As described above, in the plasma display panel according to the present invention, a barrier rib having a closed shape is formed in the non-display area to block propagation of space charges generated in the display area to the non-display area. The closed discharge space provided by the closed partitions gradually decreases away from the display area. Accordingly, the abnormal discharge generated in the non-display area can be prevented, and the fire compartment is improved by preventing the visible light generated by the abnormal discharge from propagating to the display area.

Those skilled in the art will appreciate that various changes and modifications can be made without departing from the technical spirit of the present invention. Therefore, the technical scope of the present invention should not be limited to the contents described in the detailed description of the specification but should be defined by the claims.

1 is a perspective view showing a discharge cell structure of a conventional three-electrode AC surface discharge type plasma display panel.

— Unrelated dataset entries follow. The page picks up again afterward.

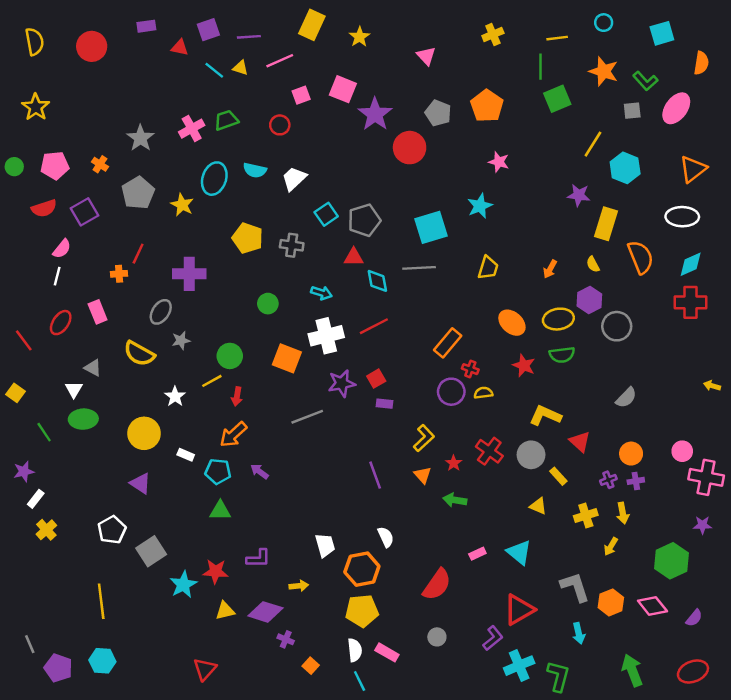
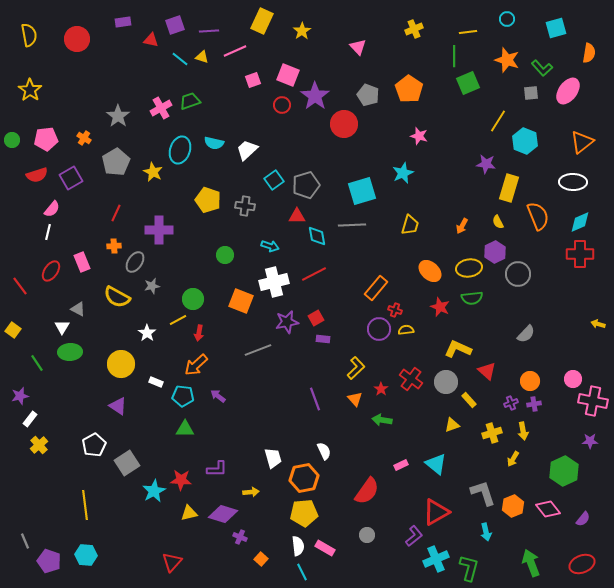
red circle: (280, 125) -> (282, 105), moved
orange cross: (119, 274) -> (114, 246), moved
yellow triangle: (538, 506) -> (452, 425), turned -42

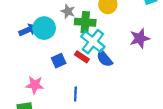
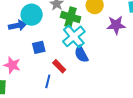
blue arrow: (28, 30) -> (18, 25), moved
purple star: (140, 38) -> (116, 25), moved
red rectangle: (82, 57) -> (59, 66), moved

2 is a diagram illustrating a frame configuration of an 8-bit default code for implementing 256 gray levels.

3 is a plan view of a plasma display panel for showing a non-display area.

4 is a cross-sectional view of a plasma display panel for showing a non-display area.

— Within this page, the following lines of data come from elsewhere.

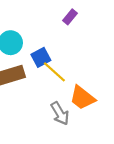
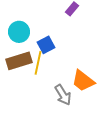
yellow line: (54, 72) -> (38, 63), moved, turned 60

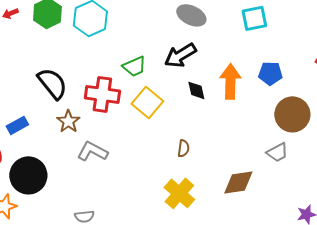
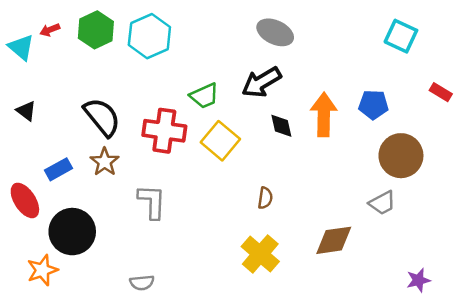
cyan square: (254, 18) -> (401, 36), moved, turned 36
brown star: (68, 121) -> (105, 162), moved
gray L-shape: (92, 151) -> (152, 202), turned 64

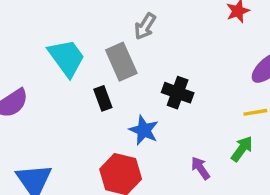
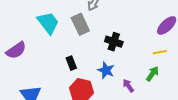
black rectangle: (103, 98) -> (71, 63), moved
blue star: (144, 130) -> (106, 70), moved

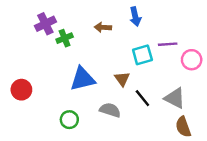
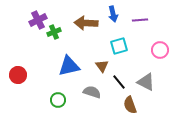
brown arrow: (103, 27) -> (86, 23), size x1.6
purple line: (168, 44) -> (140, 20), moved
brown semicircle: (183, 127) -> (130, 105), moved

5 is a diagram schematically illustrating visible light generated from a non-display area and recognized in a display area.

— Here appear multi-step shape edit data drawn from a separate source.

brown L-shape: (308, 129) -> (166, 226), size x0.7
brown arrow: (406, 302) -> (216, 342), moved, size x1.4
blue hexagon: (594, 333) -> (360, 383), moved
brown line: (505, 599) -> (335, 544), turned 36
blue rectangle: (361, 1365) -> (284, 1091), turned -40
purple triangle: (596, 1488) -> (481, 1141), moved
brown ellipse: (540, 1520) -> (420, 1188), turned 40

6 is a plan view illustrating a partition of a plasma display panel according to a first embodiment of the present invention.

FIG. 7 is a cross-sectional view illustrating a display area and a non-display area of the plasma display panel taken along the lines "1-1" and "2-2" in FIG. 6.

8 is a plan view illustrating a partition of a plasma display panel according to a second exemplary embodiment of the present invention.

9 is a plan view illustrating a partition of a plasma display panel according to a third exemplary embodiment of the present invention.

<Description of Symbols for Main Parts of Drawings>

1,101: upper substrate 2,102: lower substrate

3,60,62: partition 4,6,104,106: dielectric layer

5,105 phosphor 7,107: protective layer

70: projection X: address electrode

Y: scan electrode Z: sustain electrode

Claims (7)

A plurality of main bulkheads for distinguishing a discharge space of a display area for displaying an image; A subsidiary partition wall disposed in a non-display area outside of the display area and configured to distinguish a dummy discharge space of the non-display area; And the area of the dummy discharge space gradually decreases away from the display area. The method of claim 1, The secondary partition wall A first partition wall extending from the main partition wall; And a second partition wall intersecting the first partition wall and positioned between the first partition walls. The method of claim 2, And the dummy discharge space decreases in at least one of a width direction and a length direction as the dummy discharge space moves away from the display area. The method of claim 2, At least one of the first and second barrier ribs is wider as it moves away from the display area. The method of claim 2, And the first and second barrier ribs have the same width as the main barrier rib. The method of claim 1, In the discharge space of the display area A pair of sustain electrodes crossing the main partition wall; And an address electrode intersecting the sustain electrode pair. The method of claim 6, In the dummy discharge space And a dummy electrode formed on the same plane as the sustain electrode pair and intersecting the address electrode.